Someone must be lying about health care coverage for pre-existing medical conditions.

Republicans, including President Donald Trump, are trying to drown out the chorus of doctor, patient and hospital groups that say people with chronic medical conditions could be priced out of coverage under the Republican health plan that narrowly passed the House of Representatives on Thursday.

Trump, House Speaker Paul Ryan, R-Wis., and the 216 House Republicans who voted for the bill say it protects these folks. They includes House Majority Leader Kevin McCarthy, R-Calif.

“Let me state it one more time: We will replace (Obamacare) with a system that protects pre-existing conditions,” McCarthy said on the House floor before Thursday’s vote.

So who’s telling the truth? It all depends on what you call a lie.

People with pre-existing conditions who could be priced out of coverage under the GOP legislation could ultimately get insurance through high-risk pools for the medically uninsurable.
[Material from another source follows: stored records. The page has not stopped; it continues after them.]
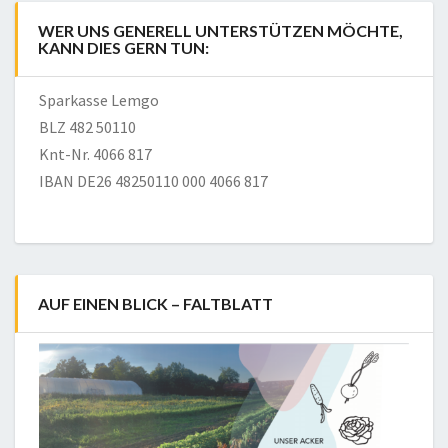
WER UNS GENERELL UNTERSTÜTZEN MÖCHTE,
KANN DIES GERN TUN:
Sparkasse Lemgo
BLZ 482 50110
Knt-Nr. 4066 817
IBAN DE26 48250110 000 4066 817
AUF EINEN BLICK – FALTBLATT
But such coverage pools have a long history of high costs, poor funding and limited benefits.

“Virtually every health care analyst that you talk to will tell you that these things just don’t work very well,” Andy Slavitt, former acting administrator of the Centers for Medicare and Medicaid Services, said during an online discussion this week with Rep. John Yarmuth, D-Ky.

Slavitt, who served under President Barack Obama, said Republicans were using the risk pools to falsely claim they were protecting coverage for people with pre-existing conditions.

“As long as we can throw someone with a pre-existing condition into a high-risk pool, we can say that they’re covered,” Slavitt said. “Even if we can charge them tens of thousands of dollars more. Even if we can give them something that doesn’t give them access to care. And even if we don’t fund it well enough. And that’s what I call a ‘high-five and a wink.’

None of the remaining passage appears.